Martiya, as was her custom, spent the day in town. Even by Thai standards, it was a little place, nothing more than a post office, a market, a gas station, a noodle stall, a temple, and a few large concrete Chinese shop-houses — and yet, after Dan Loi, it felt like a metropolis. There was ice here, and Coca-Cola, and television. Motorcycles buzzed down the street, and music played on the radio. Martiya collected her mail and sat at the small restaurant on a real chair at a real table, and slowly went through the stack, letter by letter. Her father had written her a long letter describing the latest conference that he had attended — Piers van der Leun was a great lover of academic conferences, and spent a substantial portion of his time traveling from one to the next; and Joseph Atkinson, to tell her that he had received the carbon copies of her field notes, and in his opinion, she needed to consider spending more time in the fields. "Grab a hoe!" he wrote. Karen had written her a long, ecstatic gushing Karen-gram, consisting chiefly of a recital of the details of Karen's dreams. Her former landlady in Berkeley had forwarded a package of bills.

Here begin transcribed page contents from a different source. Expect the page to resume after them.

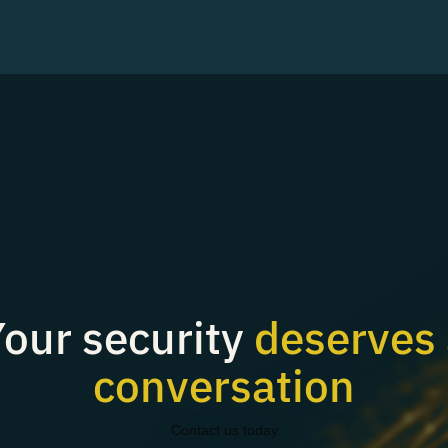
our security
deserves 
conversation
Contact us today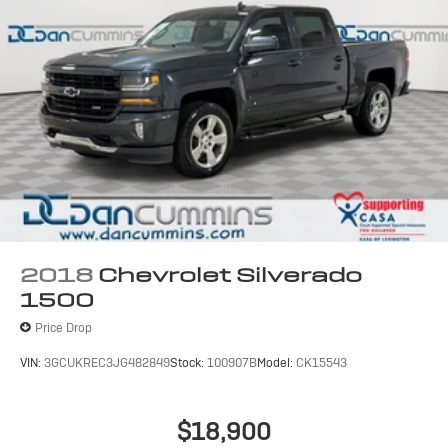
2018
Chevrolet Silverado
1500
Price Drop
VIN:
3GCUKREC3JG482849
Stock:
100907B
Model:
CK15543
$18,900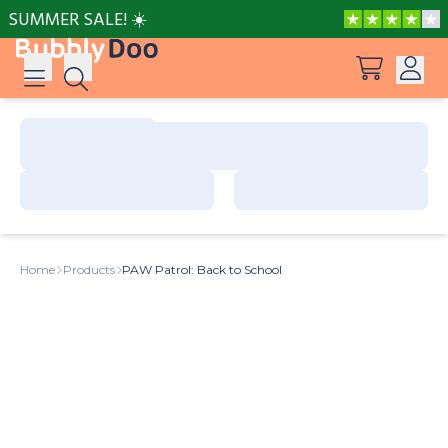
SUMMER SALE! ☀️
Log in
Suggestions
View all products
Sign up
Peppa Pig: I Love You, Dad!
Home
Products
PAW Patrol: Back to School
Adventures with Peppa and Mummy Pig
Frozen A Love Worth Melting For
Mother’s Day in Adventure Bay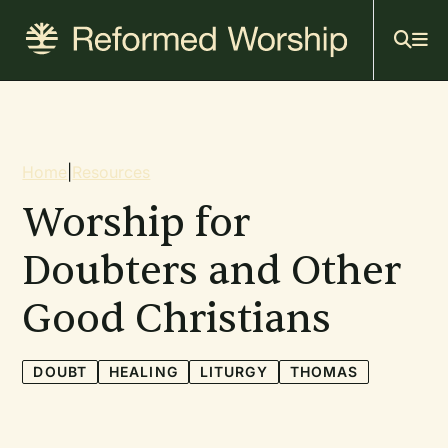
Mai
Skip
to
navi
main
content
Breadcrumb
Home
|
Resources
Worship for
Doubters and Other
Good Christians
DOUBT
HEALING
LITURGY
THOMAS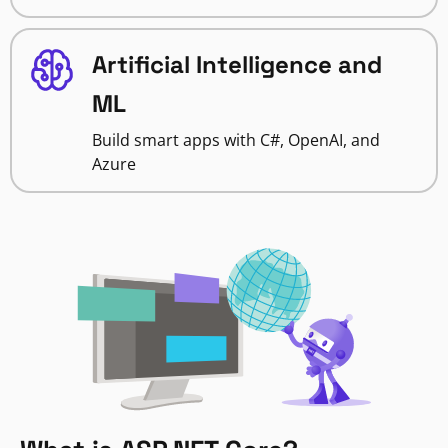
Artificial Intelligence and
ML
Build smart apps with C#, OpenAI, and
Azure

Martiya responded to all of the letters immediately, as she always did. She wrote to her father, telling him proudly how much progress she was making with the language. She wrote to Joseph Atkinson, telling him that the very last thing he ever wanted to see was her with a hoe— there was no saying in which of his orifices that implement might end up. She wrote to Karen, telling her all about her dreams. She'd had this one about being in San Francisco but everyone was speaking in Dyalo. Then she wrote a long description of her day, finishing with her sitting in a café in town responding to her correspondence. She was very nervous, she said, because she was about to take a huge risk with her fieldwork. The bills she ignored.